L'histoire se déroule principalement de nuit, dans les rues désertes de cette ville sans nom, proche d'une zone industrielle ou les forages pétroliers n'arrêtent jamais, principale source économique du pays. Cette raffinerie et cette ville étant séparées par une fosse ou les cadavres s'accumulent, victimes du vampire ? De la drogue ? On ne sait pas vraiment, juste que la mort rôde partout.

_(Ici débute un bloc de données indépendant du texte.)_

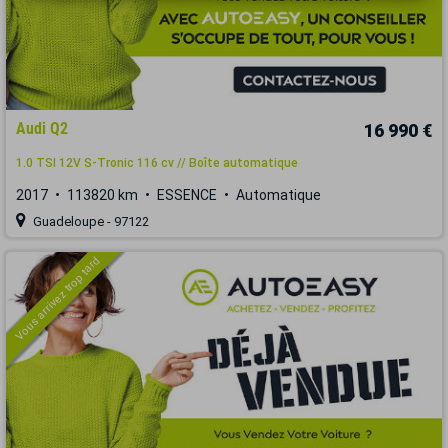
Audi Q2
16 990 €
1.0 TSI 12V S-Tronic 116 cv // Boîte automatique
2017
113820 km
ESSENCE
Automatique
Guadeloupe - 97122
Vous arrivez trop tard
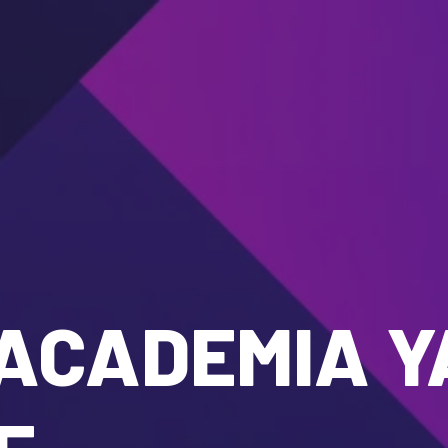
ACADEMIA Y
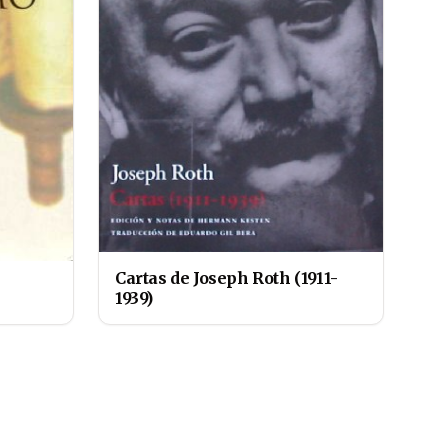
Cartas de Joseph Roth (1911-
1939)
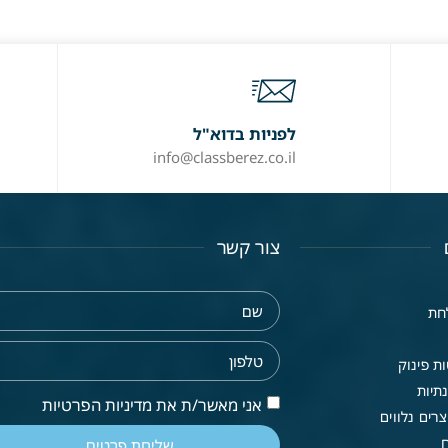
לפניות בדוא"ל
info@classberez.co.il
צור קשר
חת
ת פינוק
תיות
אני מאשר/ת את מדיניות הפרטיות
רים נלווים
שליחת פרטים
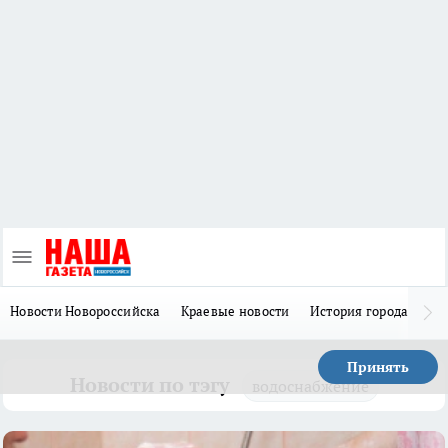
Новости Новороссийска
Краевые новости
История города Н
Принять
Новости по тэгу
водоснабжение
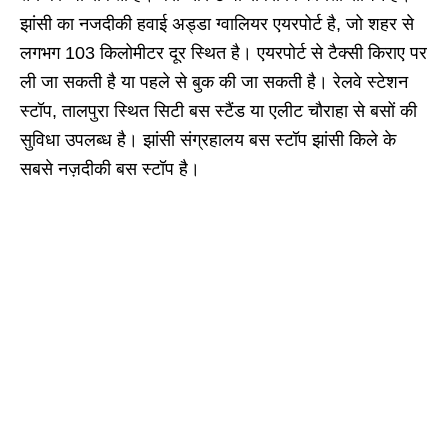
झांसी का नजदीकी हवाई अड्डा ग्वालियर एयरपोर्ट है, जो शहर से
लगभग 103 किलोमीटर दूर स्थित है। एयरपोर्ट से टैक्सी किराए पर
ली जा सकती है या पहले से बुक की जा सकती है। रेलवे स्टेशन
स्टॉप, तालपुरा स्थित सिटी बस स्टैंड या एलीट चौराहा से बसों की
सुविधा उपलब्ध है। झांसी संग्रहालय बस स्टॉप झांसी किले के
सबसे नज़दीकी बस स्टॉप है।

Cette femme vampire ne s'attaque qu'aux hommes, à ceux qui pêchent, qui maltraitent les femmes, tout en éduquant un enfant, pour qu'il ne devienne pas comme eux et respecte la femme. Puis il y a Arash, un jeune homme respectueux, perdu entre son père drogué et attiré par la fille de ses employeurs, aux mœurs légères. Celui qui va la rendre plus "humaine", celui qui lui redonne foi en l'homme. Sans oublier cette femme trentenaire, qui arpente les rues de nuit, en vendant son corps, rêvant d'un ailleurs meilleur.
La forme captive l'attention, mais lasse doucement, face à la platitude des dialogues, énoncé avec tout autant de mollesse, ralentissant encore plus, un film prenant déjà tout son temps et s'offrant des moments de lyrisme, certes beau, mais ennuyeux. Cela devient répétitif, toujours le même procédé : la nuit, une personne marche seule, la vampire apparaît, donc la peur. Le film devenant aussi creux, que ce vent qui souffle en fond, lors des conversations entre Arash et la fille. La musique remplissant les silences, encore et encore.
Arash a un côté Marlon Brando dans son t-shirt blanc et moulant, mais aussi de James Dean au volant de sa voiture flamboyante, sous une musique d'Ennio Morricone, lui donnant furtivement, un côté western. Cela ressemble plus à un exercice de style et même si c'est maîtrisé, cela n'en reste pas moins, une expérience soporifique, allant même jusqu'à éjecter certains spectateurs hors de la salle, bien avant la fin.
On retient le côté symbolique : un film iranien/américain dirigé par une femme et mettant les femmes à l'honneur, en bravant divers interdits. Ce film a le mérite d'exister, c'est déjà une bonne chose. Après on adhère ou pas, c'est toujours une question de goût et pourtant, j'en suis sorti sous le charme de ses femmes aux regards sombres et à la chevelure noire, mais pas sous celui du scénario et de son absence de profondeur.